* [EXERCISE DIRECTIONS] Repeat the entries exactly but omit the pictures.

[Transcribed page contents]

· · · · · · ·

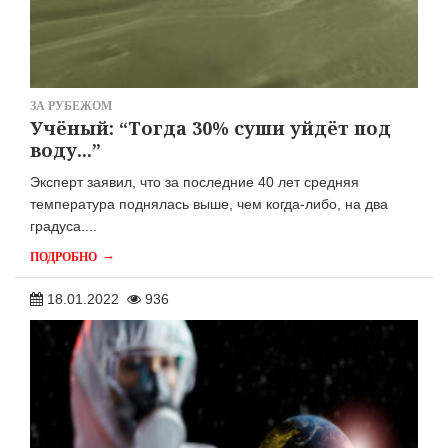
ЗА РУБЕЖОМ
Учёный: “Тогда 30% суши уйдёт под
воду...”
Эксперт заявил, что за последние 40 лет средняя
температура поднялась выше, чем когда-либо, на два
градуса....
→
ПОДРОБНО
18.01.2022
936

· · · · · · ·

* [WRITTEN SOLUTION]
ЗА РУБЕЖОМ
Учёный: “Тогда 30% суши уйдёт под
воду...”
Эксперт заявил, что за последние 40 лет средняя
температура поднялась выше, чем когда-либо, на два
градуса....
→
ПОДРОБНО
18.01.2022
936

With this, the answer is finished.